Publié le 3 sept. 2022 à 9:00
La photo, publiée sur les réseaux sociaux, est si inattendue qu’on pourrait croire à un canular. Elle montre une feuille A4 collée sur un distributeur de billets. L’affiche, estampillée Crédit Agricole Val de France, explique : en raison « d’une pénurie de monnaie à la Banque de France, nous ne serons pas en capacité d’honorer toutes vos demandes et vous invitons à limiter vos retraits dans la mesure du possible ». De quoi alimenter la machine à fantasmes de la sphère complotiste, qui croit à un asséchement organisé des liquidités pour provoquer la faillite du système financier.
Contacté, Crédit Agricole Val de France, qui opère dans la région entre Tours et Orléans, confirme l’authenticité de cette affiche, mais minimise le sujet. « C’est un problème très temporaire et très local, qui a eu lieu en juin et qui ne concerne que les pièces, explique un porte-parole de la caisse régionale du Crédit Agricole. Cela n’a touché que les commerçants et le problème a été résolu depuis. »
Mais cette accusation ne passe pas du tout auprès de la Banque de France « Il n’y a aucune pénurie de monnaies, balaye-t-elle, sollicitée par « Les Echos ». C’est une initiative intempestive du Crédit Agricole Val de France qui a apposé une affichette infondée sur certains DAB qui est à l’origine de cette rumeur. » La communication de la banque régionale viserait en réalité à masquer des ratés dans ses commandes de pièces, laisse-t-on entendre du côté de l’institution.
Suppressions de caisses
Mais selon les syndicats de la Banque de France, toute la responsabilité ne repose pas sur la banque mutualiste. Selon eux, il y aurait bien eu un problème autour de la succursale de Tours.
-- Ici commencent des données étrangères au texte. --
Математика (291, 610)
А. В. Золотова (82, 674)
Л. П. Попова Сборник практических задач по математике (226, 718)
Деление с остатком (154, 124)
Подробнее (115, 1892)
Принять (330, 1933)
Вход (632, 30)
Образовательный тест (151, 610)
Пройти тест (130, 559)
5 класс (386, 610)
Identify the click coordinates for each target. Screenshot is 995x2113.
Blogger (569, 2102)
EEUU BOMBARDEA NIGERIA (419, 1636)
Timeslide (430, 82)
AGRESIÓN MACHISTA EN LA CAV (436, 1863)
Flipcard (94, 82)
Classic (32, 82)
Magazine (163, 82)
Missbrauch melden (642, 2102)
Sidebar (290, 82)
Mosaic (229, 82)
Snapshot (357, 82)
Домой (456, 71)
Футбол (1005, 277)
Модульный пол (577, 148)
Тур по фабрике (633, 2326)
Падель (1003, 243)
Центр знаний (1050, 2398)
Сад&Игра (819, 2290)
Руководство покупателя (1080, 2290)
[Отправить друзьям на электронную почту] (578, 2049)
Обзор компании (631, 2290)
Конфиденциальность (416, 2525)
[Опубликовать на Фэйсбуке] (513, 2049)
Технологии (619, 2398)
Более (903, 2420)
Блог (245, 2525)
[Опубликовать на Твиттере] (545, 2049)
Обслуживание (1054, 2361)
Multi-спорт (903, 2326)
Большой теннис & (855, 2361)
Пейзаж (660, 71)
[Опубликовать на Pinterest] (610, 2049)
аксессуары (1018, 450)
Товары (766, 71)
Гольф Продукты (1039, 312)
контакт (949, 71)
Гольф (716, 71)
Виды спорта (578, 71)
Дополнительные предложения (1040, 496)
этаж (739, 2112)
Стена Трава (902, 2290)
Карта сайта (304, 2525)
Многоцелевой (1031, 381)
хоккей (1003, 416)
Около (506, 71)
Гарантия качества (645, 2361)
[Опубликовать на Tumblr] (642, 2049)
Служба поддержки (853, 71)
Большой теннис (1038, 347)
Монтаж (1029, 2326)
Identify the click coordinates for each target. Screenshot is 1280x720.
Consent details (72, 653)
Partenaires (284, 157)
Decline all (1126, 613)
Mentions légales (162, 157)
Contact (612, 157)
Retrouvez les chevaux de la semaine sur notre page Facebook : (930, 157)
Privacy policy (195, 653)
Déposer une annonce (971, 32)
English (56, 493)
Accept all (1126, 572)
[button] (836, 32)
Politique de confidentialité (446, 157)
Cette caisse de la Banque de France, qui sert à alimenter en cash les commerces et les banques des départements adjacents, fait partie de la liste des antennes locales que la banque centrale souhaite supprimer afin de rationaliser son fonctionnement. Ce plan inquiète les représentants du personnel depuis sa présentation.
« S’il y a déjà des problèmes d’approvisionnement de pièces aujourd’hui, qu’est-ce que ce sera quand la caisse sera fermée, s’interroge Benoît Chauvet, secrétaire général du Syndicat national autonome (SNA). La caisse d’Orléans a des capacités limitées de stockage de pièces, pas sûr que ce sera suffisant pour absorber tous les besoins. »
Sujet sensible
« La réorganisation en cours du réseau de la Banque de France n’entraîne aucune conséquence négative en matière de distribution des espèces et notoirement des monnaies, répond l’institution. Demain, l’organisation de la filière fiduciaire entre la Banque de France et les transporteurs de fonds permettra d’assurer la même irrigation du territoire. »
Pour la Banque de France, le sujet est sensible. Elle a engagé une vaste restructuration qui doit lui permettre de faire des économies et de s’adapter au recul de l’usage des espèces. Près de la moitié de ses 37 caisses régionales (à ne pas confondre avec les succursales, qui englobent toutes les activités de l’institution) doivent être fermées dans les mois à venir. Le gouverneur, François Villeroy de Galhau, espère bien mener ce projet sans accroc.
La Banque de France ne peut pas se permettre d’être à l’origine de problème d’approvisionnement en cash : cet été, la Banque Centrale Européenne a remis un coup de pression sur les banques afin de leur rappeler qu’elles ont le devoir d’assurer un accès aux espèces à tous les citoyens européens, quel que soit leur lieu de vie.